To analyze the function \( f(x) = \frac{-1}{x-4} \), we will determine the domain, vertical asymptotes, and horizontal asymptotes. ### Domain: The domain of a function is the set of all possible input values (x-values) for which the function is defined. The function \( f(x) \) is undefined when the denominator is zero. Set the denominator equal to zero to find the restriction: \[ x - 4 = 0 \implies x = 4 \] Thus, the function is undefined at \( x = 4 \). Therefore, the domain is all real numbers except \( x = 4 \): \[ \text{Domain: } (-\infty, 4) \cup (4, \infty) \] ### Vertical Asymptote: Vertical asymptotes occur where the function approaches infinity or negative infinity, typically where the denominator is zero (and the numerator is not zero). Since we found that the function is undefined at \( x = 4 \), there is a vertical asymptote at: \[ \text{Vertical asymptote: } x = 4 \] ### Horizontal Asymptote: Horizontal asymptotes describe the behavior of the function as \( x \) approaches infinity or negative infinity. For rational functions, if the degree of the numerator is less than the degree of the denominator, the horizontal asymptote is \( y = 0 \). In this case, the numerator is a constant (degree 0) and the denominator is linear (degree 1).

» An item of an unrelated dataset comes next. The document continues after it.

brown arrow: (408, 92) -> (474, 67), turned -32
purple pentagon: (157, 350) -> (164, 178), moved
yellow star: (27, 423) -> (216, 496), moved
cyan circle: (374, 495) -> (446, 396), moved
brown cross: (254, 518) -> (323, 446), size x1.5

Therefore, as \( x \) approaches infinity or negative infinity, \( f(x) \) approaches 0: \[ \text{Horizontal asymptote: } y = 0 \] ### Summary: - **Domain:** \( (-\infty, 4) \cup (4, \infty) \) - **Vertical asymptote(s):** \( x = 4 \) - **Horizontal asymptote(s):** \( y = 0 \) So, the final answers are: - Domain: \( (-\infty, 4) \cup (4, \infty) \) - Vertical asymptote(s): \( x = 4 \) - Horizontal asymptote(s): \( y = 0 \)